● **Aim of the task**: Every line from the first one in the data below through the line holding "Immeuble à vendre à Yaoundé" is to be written out exactly, with the pictures omitted.

● **Records**:
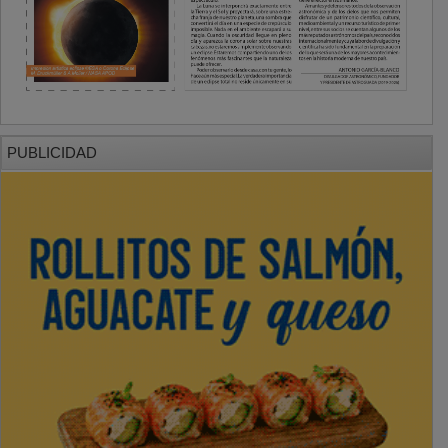
PUBLICIDAD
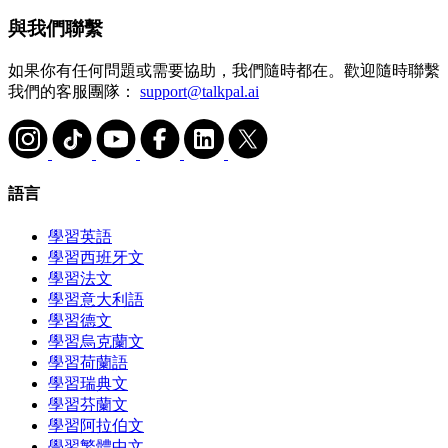
與我們聯繫
如果你有任何問題或需要協助，我們隨時都在。歡迎隨時聯繫
我們的客服團隊：
support@talkpal.ai
語言
學習英語
學習西班牙文
學習法文
學習意大利語
學習德文
學習烏克蘭文
學習荷蘭語
學習瑞典文
學習芬蘭文
學習阿拉伯文
學習繁體中文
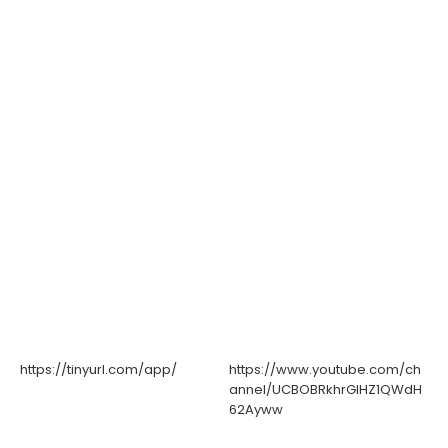
https://tinyurl.com/app/
https://www.youtube.com/ch
annel/UCBOBRkhrGIHZ1QWdH
62Ayww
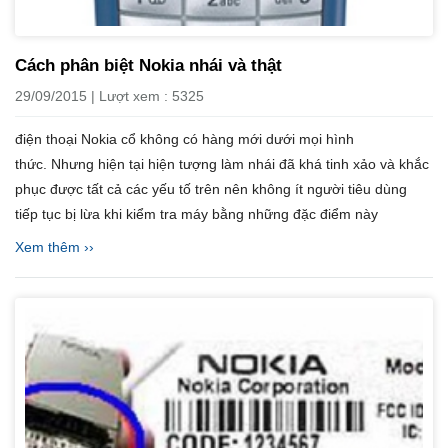
Cách phân biệt Nokia nhái và thật
29/09/2015 | Lượt xem : 5325
điện thoại Nokia cổ không có hàng mới dưới mọi hình
thức. Nhưng hiện tại hiện tượng làm nhái đã khá tinh xảo và khắc
phục được tất cả các yếu tố trên nên không ít người tiêu dùng
tiếp tục bị lừa khi kiểm tra máy bằng những đặc điểm này
Xem thêm ››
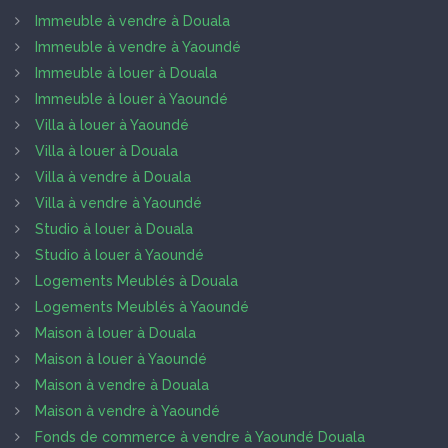
Immeuble à vendre à Douala
Immeuble à vendre à Yaoundé
Immeuble à louer à Douala
Immeuble à louer à Yaoundé
Villa à louer à Yaoundé
Villa à louer à Douala
Villa à vendre à Douala
Villa à vendre à Yaoundé
Studio à louer à Douala
Studio à louer à Yaoundé
Logements Meublés à Douala
Logements Meublés à Yaoundé
Maison à louer à Douala
Maison à louer à Yaoundé
Maison à vendre à Douala
Maison à vendre à Yaoundé
Fonds de commerce à vendre à Yaoundé Douala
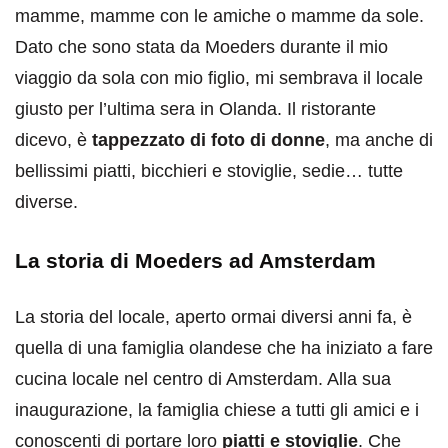
mamme, mamme con le amiche o mamme da sole.
Dato che sono stata da Moeders durante il mio
viaggio da sola con mio figlio, mi sembrava il locale
giusto per l’ultima sera in Olanda. Il ristorante
dicevo, è
tappezzato di foto di donne
, ma anche di
bellissimi piatti, bicchieri e stoviglie, sedie… tutte
diverse.
La storia di Moeders ad Amsterdam
La storia del locale, aperto ormai diversi anni fa, è
quella di una famiglia olandese che ha iniziato a fare
cucina locale nel centro di Amsterdam. Alla sua
inaugurazione, la famiglia chiese a tutti gli amici e i
conoscenti di portare loro
piatti e stoviglie
. Che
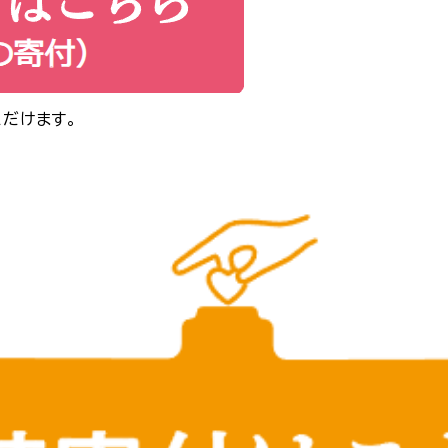
だけます。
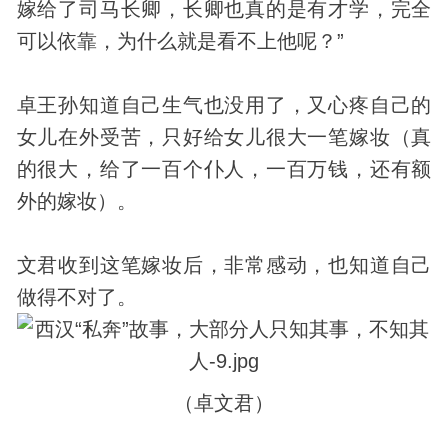
嫁给了司马长卿，长卿也真的是有才学，完全
可以依靠，为什么就是看不上他呢？”
卓王孙知道自己生气也没用了，又心疼自己的
女儿在外受苦，只好给女儿很大一笔嫁妆（真
的很大，给了一百个仆人，一百万钱，还有额
外的嫁妆）。
文君收到这笔嫁妆后，非常感动，也知道自己
做得不对了。
（卓文君）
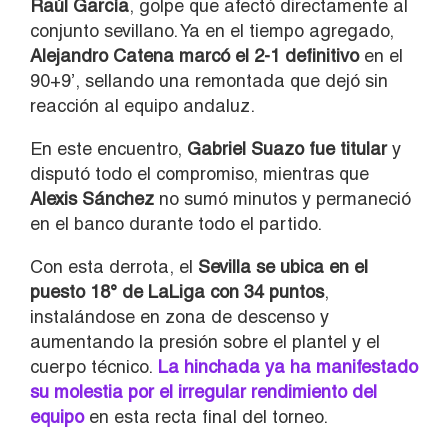
Raúl García
, golpe que afectó directamente al
conjunto sevillano. Ya en el tiempo agregado,
Alejandro Catena marcó el 2-1 definitivo
en el
90+9’, sellando una remontada que dejó sin
reacción al equipo andaluz.
En este encuentro,
Gabriel Suazo fue titular
y
disputó todo el compromiso, mientras que
Alexis Sánchez
no sumó minutos y permaneció
en el banco durante todo el partido.
Con esta derrota, el
Sevilla se ubica en el
puesto 18° de LaLiga con 34 puntos
,
instalándose en zona de descenso y
aumentando la presión sobre el plantel y el
cuerpo técnico.
La hinchada ya ha manifestado
su molestia por el irregular rendimiento del
equipo
en esta recta final del torneo.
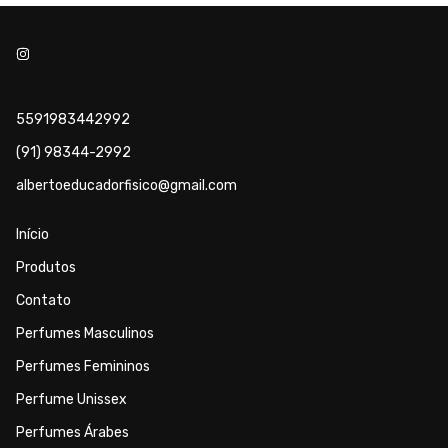
5591983442992
(91) 98344-2992
albertoeducadorfisico@gmail.com
Início
Produtos
Contato
Perfumes Masculinos
Perfumes Femininos
Perfume Unissex
Perfumes Árabes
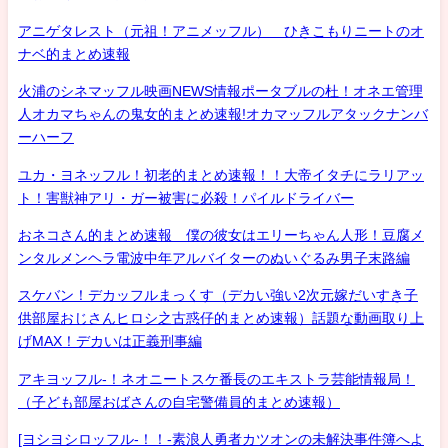
アニゲタレスト（元祖！アニメッフル） ひきこもりニートのオ
ナベ的まとめ速報
火浦のシネマッフル映画NEWS情報ポータブルの杜！オネエ管理
人オカマちゃんの鬼女的まとめ速報!オカマッフルアタックナンバ
ーハーフ
ユカ・ヨネッフル！初老的まとめ速報！！大帝イタチにラリアッ
ト！害獣神アリ・ガー被害に必殺！パイルドライバー
おネコさん的まとめ速報 僕の彼女はエリーちゃん人形！豆腐メ
ンタルメンヘラ電波中年アルバイターのぬいぐるみ男子末路編
スケバン！デカッフルまっくす（デカい強い2次元嫁だいすき子
供部屋おじさんヒロシ之古惑仔的まとめ速報）話題な動画取り上
げMAX！デカいは正義刑事編
アキヨッフル-！ネオニートスケ番長のエキストラ芸能情報局！
（子ども部屋おばさんの自宅警備員的まとめ速報）
[ヨシヨシロッフル-！！-素浪人勇者カツオンの未解決事件簿へよ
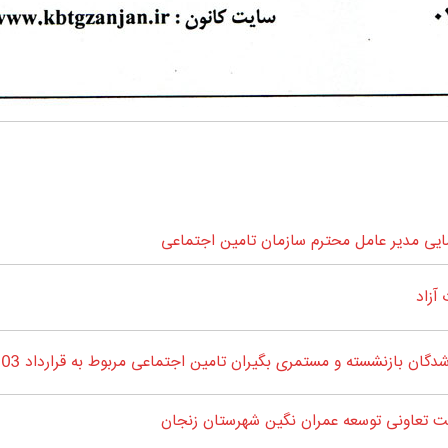
ی مدیر عامل محترم سازمان تامین اجتماعی
آزاد
 بازنشسته و مستمری بگیران تامین اجتماعی مربوط به قرارداد 1403-1404
 تعاونی توسعه عمران نگین شهرستان زنجان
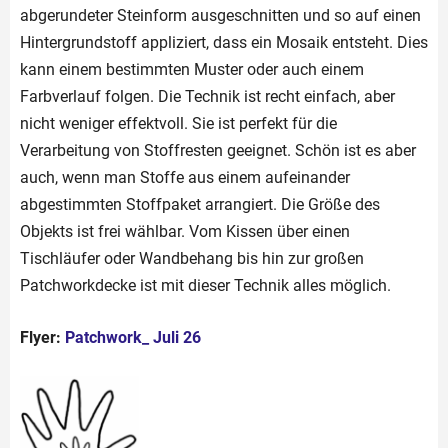
abgerundeter Steinform ausgeschnitten und so auf einen
Hintergrundstoff appliziert, dass ein Mosaik entsteht. Dies
kann einem bestimmten Muster oder auch einem
Farbverlauf folgen. Die Technik ist recht einfach, aber
nicht weniger effektvoll. Sie ist perfekt für die
Verarbeitung von Stoffresten geeignet. Schön ist es aber
auch, wenn man Stoffe aus einem aufeinander
abgestimmten Stoffpaket arrangiert. Die Größe des
Objekts ist frei wählbar. Vom Kissen über einen
Tischläufer oder Wandbehang bis hin zur großen
Patchworkdecke ist mit dieser Technik alles möglich.
Flyer:
Patchwork_ Juli 26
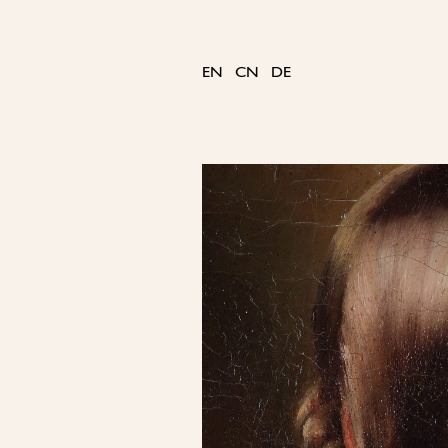
Skip
to
content
EN
CN
DE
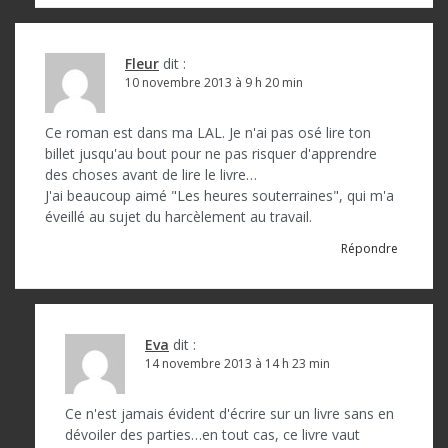
Fleur
dit :
10 novembre 2013 à 9 h 20 min
Ce roman est dans ma LAL. Je n'ai pas osé lire ton
billet jusqu'au bout pour ne pas risquer d'apprendre
des choses avant de lire le livre…
J'ai beaucoup aimé "Les heures souterraines", qui m'a
éveillé au sujet du harcèlement au travail.
Répondre
Eva
dit :
14 novembre 2013 à 14 h 23 min
Ce n'est jamais évident d'écrire sur un livre sans en
dévoiler des parties…en tout cas, ce livre vaut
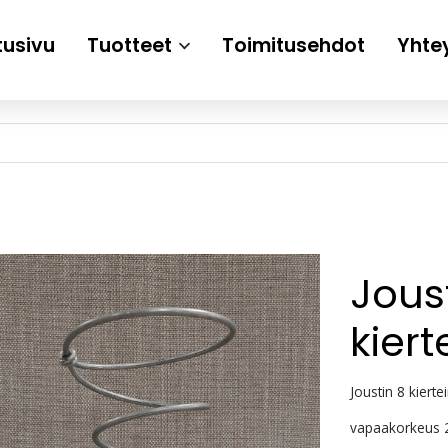
tusivu
Tuotteet
Toimitusehdot
Yhte
Joust
kiert
Joustin 8 kiert
vapaakorkeus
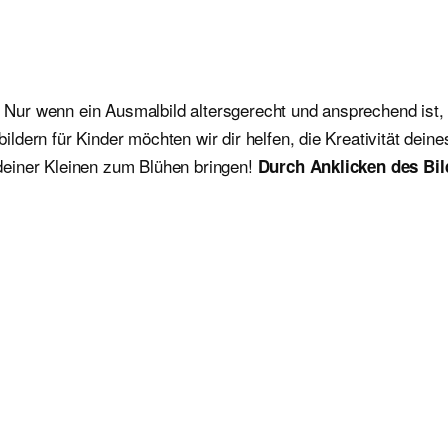
. Nur wenn ein Ausmalbild altersgerecht und ansprechend ist, 
dern für Kinder möchten wir dir helfen, die Kreativität dein
deiner Kleinen zum Blühen bringen!
Durch Anklicken des Bil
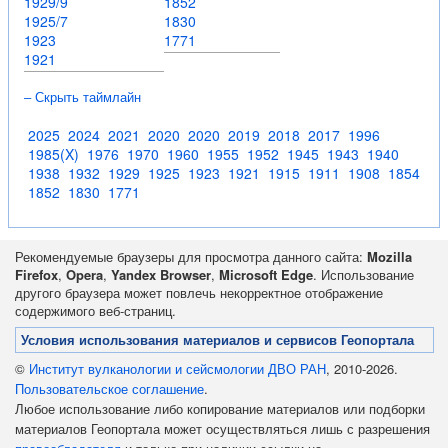
1929/9
1852
1925/7
1830
1923
1771
1921
– Скрыть таймлайн
2025
2024
2021
2020
2020
2019
2018
2017
1996
1985(X)
1976
1970
1960
1955
1952
1945
1943
1940
1938
1932
1929
1925
1923
1921
1915
1911
1908
1854
1852
1830
1771
Рекомендуемые браузеры для просмотра данного сайта:
Mozilla
Firefox
,
Opera
,
Yandex Browser
,
Microsoft Edge
. Использование
другого браузера может повлечь некорректное отображение
содержимого веб-страниц.
Условия использования материалов и сервисов Геопортала
©
Институт вулканологии и сейсмологии ДВО РАН
, 2010-2026.
Пользовательское соглашение
.
Любое использование либо копирование материалов или подборки
материалов Геопортала может осуществляться лишь с разрешения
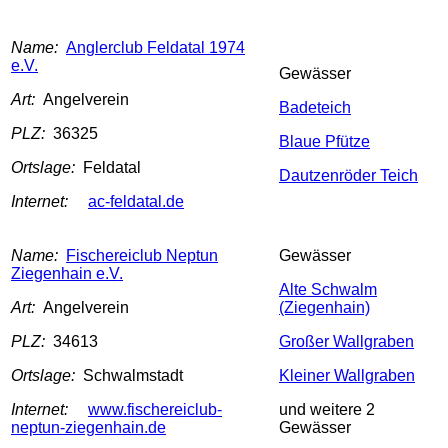
Name:
Anglerclub Feldatal 1974
e.V.
Gewässer
Art:
Angelverein
Badeteich
PLZ:
36325
Blaue Pfütze
Ortslage:
Feldatal
Dautzenröder Teich
Internet:
ac-feldatal.de
Name:
Fischereiclub Neptun
Gewässer
Ziegenhain e.V.
Alte Schwalm
Art:
Angelverein
(Ziegenhain)
PLZ:
34613
Großer Wallgraben
Ortslage:
Schwalmstadt
Kleiner Wallgraben
Internet:
www.fischereiclub-
und weitere 2
neptun-ziegenhain.de
Gewässer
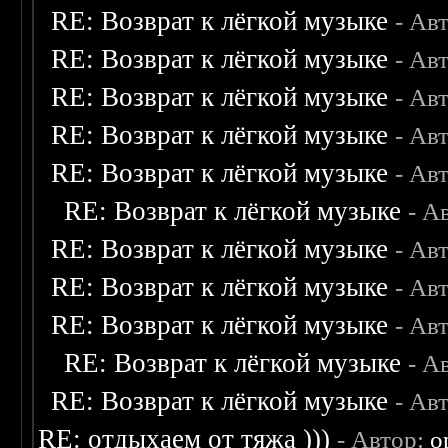
RE: Возврат к лёгкой музыке
- Ав
RE: Возврат к лёгкой музыке
- Ав
RE: Возврат к лёгкой музыке
- Ав
RE: Возврат к лёгкой музыке
- Ав
RE: Возврат к лёгкой музыке
- Ав
RE: Возврат к лёгкой музыке
- А
RE: Возврат к лёгкой музыке
- Ав
RE: Возврат к лёгкой музыке
- Ав
RE: Возврат к лёгкой музыке
- Ав
RE: Возврат к лёгкой музыке
- А
RE: Возврат к лёгкой музыке
- Ав
RE: отдыхаем от тяжа )))
- Автор:
o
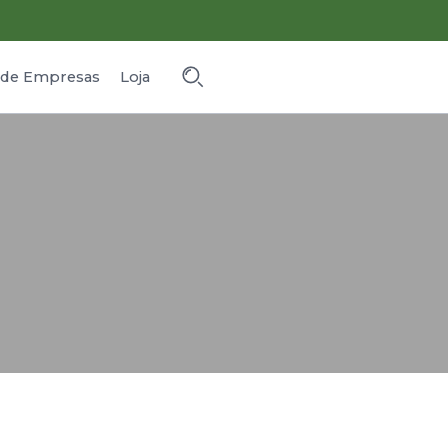
o de Empresas
Loja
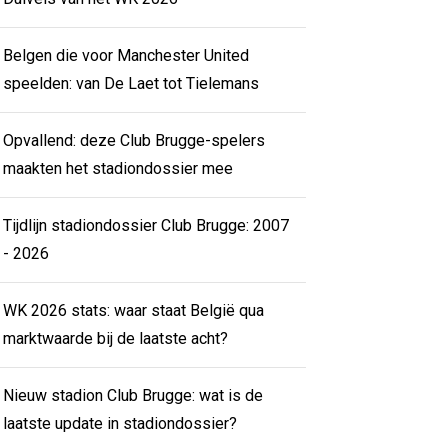
Belgen die voor Manchester United
speelden: van De Laet tot Tielemans
Opvallend: deze Club Brugge-spelers
maakten het stadiondossier mee
Tijdlijn stadiondossier Club Brugge: 2007
- 2026
WK 2026 stats: waar staat België qua
marktwaarde bij de laatste acht?
Nieuw stadion Club Brugge: wat is de
laatste update in stadiondossier?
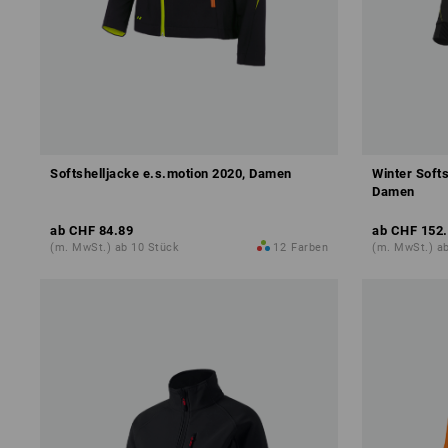
Softshelljacke e.s.motion 2020, Damen
Winter Softs
Damen
ab
CHF 84.89
ab
CHF 152
(m. MwSt.) ab 10 Stück
12
Farben
(m. MwSt.) a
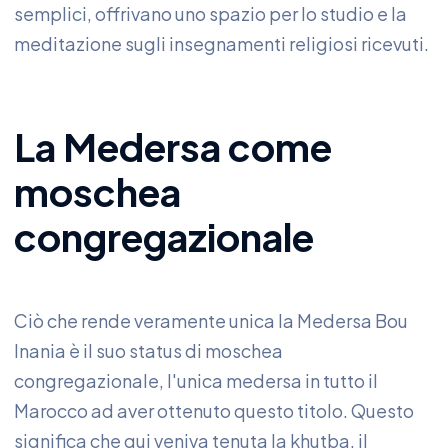
semplici, offrivano uno spazio per lo studio e la
meditazione sugli insegnamenti religiosi ricevuti.
La Medersa come
moschea
congregazionale
Ciò che rende veramente unica la Medersa Bou
Inania è il suo status di moschea
congregazionale, l'unica medersa in tutto il
Marocco ad aver ottenuto questo titolo. Questo
significa che qui veniva tenuta la khutba, il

● **Answer section**:
PUBLICIDAD
與我們聯繫
如果你有任何問題或需要協助，我們隨時都在。歡迎隨時聯繫
我們的客服團隊：
support@talkpal.ai
語言
學習英語
學習西班牙文
學習法文
學習意大利語
學習德文
學習烏克蘭文
學習荷蘭語
學習瑞典文
學習芬蘭文
學習阿拉伯文
學習繁體中文
https://tinyurl.com/app/
https://www.youtube.com/ch
annel/UCBOBRkhrGIHZ1QWdH
62Ayww
Cách phân biệt Nokia nhái và thật
29/09/2015 | Lượt xem : 5325
điện thoại Nokia cổ không có hàng mới dưới mọi hình
thức. Nhưng hiện tại hiện tượng làm nhái đã khá tinh xảo và khắc
phục được tất cả các yếu tố trên nên không ít người tiêu dùng
tiếp tục bị lừa khi kiểm tra máy bằng những đặc điểm này
Xem thêm ››
Immeuble à vendre à Douala
Immeuble à vendre à Yaoundé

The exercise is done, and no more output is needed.